Others are simply fictitious and are not consistent with the options available at the time. In the local case, some have criticized having signed contracts with Sinovac and not with Moderna or Pfizer, on a larger scale. It is true that the vaccines of these laboratories have shown greater efficacy than Coronavac (a topic that we exposed in our previous column[1]), but given the sanitary and geopolitical conditions, that scenario was not possible. The counterfactual, as our neighbors and most of the emerging countries have shown, was to have no vaccine at all. That is the fair comparison. And between having a less effective (though equally beneficial) vaccine or no vaccine at all, at least for me, I am not lost.

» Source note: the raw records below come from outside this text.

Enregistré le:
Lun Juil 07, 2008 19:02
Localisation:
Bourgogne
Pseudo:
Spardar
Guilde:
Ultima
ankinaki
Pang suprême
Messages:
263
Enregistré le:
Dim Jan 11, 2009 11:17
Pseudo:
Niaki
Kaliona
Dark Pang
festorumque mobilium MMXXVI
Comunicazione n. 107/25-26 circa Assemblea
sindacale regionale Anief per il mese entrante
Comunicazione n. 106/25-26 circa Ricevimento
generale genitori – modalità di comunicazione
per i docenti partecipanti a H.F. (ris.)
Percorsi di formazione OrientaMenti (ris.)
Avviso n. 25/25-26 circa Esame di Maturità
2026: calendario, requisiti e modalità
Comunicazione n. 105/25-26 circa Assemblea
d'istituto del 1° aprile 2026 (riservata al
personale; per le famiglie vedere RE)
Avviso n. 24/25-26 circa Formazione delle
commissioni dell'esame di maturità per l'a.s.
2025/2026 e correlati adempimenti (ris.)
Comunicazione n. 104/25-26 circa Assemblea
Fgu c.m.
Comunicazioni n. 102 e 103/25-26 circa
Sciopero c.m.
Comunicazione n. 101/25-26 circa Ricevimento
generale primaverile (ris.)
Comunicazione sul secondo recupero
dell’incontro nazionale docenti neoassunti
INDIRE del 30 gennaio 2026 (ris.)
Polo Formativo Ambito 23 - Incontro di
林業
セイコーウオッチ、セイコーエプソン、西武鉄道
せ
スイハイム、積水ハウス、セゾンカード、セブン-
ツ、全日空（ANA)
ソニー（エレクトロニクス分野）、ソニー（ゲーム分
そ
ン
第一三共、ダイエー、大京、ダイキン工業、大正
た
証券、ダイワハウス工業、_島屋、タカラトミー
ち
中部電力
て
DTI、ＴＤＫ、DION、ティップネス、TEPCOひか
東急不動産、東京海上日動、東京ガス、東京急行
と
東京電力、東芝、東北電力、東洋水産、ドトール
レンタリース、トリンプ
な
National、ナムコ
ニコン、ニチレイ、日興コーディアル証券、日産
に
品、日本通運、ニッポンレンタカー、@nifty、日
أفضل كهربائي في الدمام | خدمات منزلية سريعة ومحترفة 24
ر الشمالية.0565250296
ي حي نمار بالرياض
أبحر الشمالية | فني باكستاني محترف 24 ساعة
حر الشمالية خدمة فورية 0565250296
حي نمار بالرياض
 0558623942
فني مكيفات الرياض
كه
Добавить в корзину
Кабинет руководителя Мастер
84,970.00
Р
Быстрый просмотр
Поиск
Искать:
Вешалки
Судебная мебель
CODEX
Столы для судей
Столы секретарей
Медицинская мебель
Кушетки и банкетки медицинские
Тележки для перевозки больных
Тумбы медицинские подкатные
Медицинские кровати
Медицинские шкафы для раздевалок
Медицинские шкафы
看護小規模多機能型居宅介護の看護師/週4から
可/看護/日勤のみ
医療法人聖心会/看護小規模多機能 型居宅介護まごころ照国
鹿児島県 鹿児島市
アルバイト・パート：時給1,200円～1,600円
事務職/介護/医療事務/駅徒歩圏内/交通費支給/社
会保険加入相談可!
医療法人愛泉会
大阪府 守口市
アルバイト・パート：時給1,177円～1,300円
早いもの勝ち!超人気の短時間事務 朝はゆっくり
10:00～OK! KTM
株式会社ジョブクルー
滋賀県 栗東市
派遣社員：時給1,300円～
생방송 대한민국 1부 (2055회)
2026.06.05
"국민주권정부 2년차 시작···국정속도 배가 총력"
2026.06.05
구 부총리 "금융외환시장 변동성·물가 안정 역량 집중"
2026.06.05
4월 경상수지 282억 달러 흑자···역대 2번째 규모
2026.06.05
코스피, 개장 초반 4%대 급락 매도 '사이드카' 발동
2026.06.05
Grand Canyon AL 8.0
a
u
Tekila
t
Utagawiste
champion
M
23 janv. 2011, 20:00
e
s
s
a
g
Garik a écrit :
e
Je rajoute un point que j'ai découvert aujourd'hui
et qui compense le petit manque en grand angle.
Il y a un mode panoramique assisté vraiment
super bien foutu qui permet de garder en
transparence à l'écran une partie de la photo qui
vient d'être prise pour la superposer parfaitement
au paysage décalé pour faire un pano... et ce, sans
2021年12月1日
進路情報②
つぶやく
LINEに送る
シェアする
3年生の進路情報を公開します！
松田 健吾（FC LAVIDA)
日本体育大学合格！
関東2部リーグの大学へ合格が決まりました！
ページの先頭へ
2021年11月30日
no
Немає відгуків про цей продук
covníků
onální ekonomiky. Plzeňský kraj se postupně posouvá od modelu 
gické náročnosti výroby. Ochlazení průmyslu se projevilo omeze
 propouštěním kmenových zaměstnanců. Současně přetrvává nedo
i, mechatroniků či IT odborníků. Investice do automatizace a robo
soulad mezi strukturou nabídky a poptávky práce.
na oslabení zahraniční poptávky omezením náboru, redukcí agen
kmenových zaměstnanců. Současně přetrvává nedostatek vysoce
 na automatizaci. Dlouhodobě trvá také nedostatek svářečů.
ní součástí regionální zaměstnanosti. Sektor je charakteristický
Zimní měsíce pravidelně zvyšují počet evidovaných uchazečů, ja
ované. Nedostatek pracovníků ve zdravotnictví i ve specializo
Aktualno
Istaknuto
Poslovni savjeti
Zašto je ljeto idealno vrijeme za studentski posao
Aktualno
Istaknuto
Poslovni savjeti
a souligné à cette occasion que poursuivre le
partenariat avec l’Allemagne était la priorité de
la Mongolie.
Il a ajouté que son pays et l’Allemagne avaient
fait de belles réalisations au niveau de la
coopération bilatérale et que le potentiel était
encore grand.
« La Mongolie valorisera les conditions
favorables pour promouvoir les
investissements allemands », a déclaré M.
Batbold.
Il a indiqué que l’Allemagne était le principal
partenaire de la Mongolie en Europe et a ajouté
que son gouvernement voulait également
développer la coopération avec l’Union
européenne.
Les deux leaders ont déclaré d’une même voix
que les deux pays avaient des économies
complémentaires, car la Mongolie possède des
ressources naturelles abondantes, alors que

Notwithstanding the above, this should not be a consolation. In this and other debates, counterfactuals should always be considered before making decisions, especially in such sensitive areas that are financed with everyone's resources. This requires listening to the voice of the experts, having more and better professionals in the area of project evaluation and never forgetting that a peso (or any other resource) used on one side, is a peso or resource left unused on another. For the time being, we can only continue shouting at the screen (or at the field, when we can), trying to imagine scenarios in which everything goes well. Or well, at least better.

 Nathan Pincheira| Chief Economist of Fynsa

[1] The Minsal has published a new, more detailed study of effectiveness levels, which is available here.